Start of RECORDED DATA

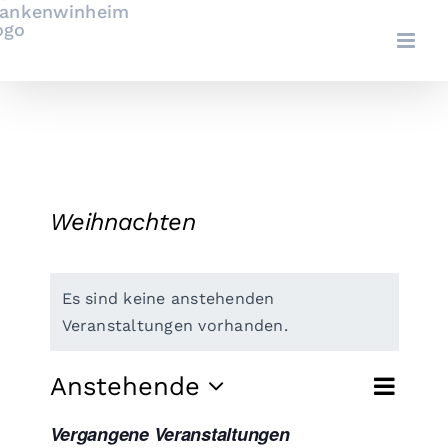
Zum
Inhalt
springen
Weihnachten
Es sind keine anstehenden
Veranstaltungen vorhanden.
Ver
Anstehende
Ver
Suche
Liste
Datum
Ans
Vergangene Veranstaltungen
wählen.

End of RECORDED DATA

● **WORK INSTRUCTION**
Would you show every line in the data above that contains the string "Veranstaltungen"?

● **TASK SOLUTION**
Veranstaltungen vorhanden.
Vergangene Veranstaltungen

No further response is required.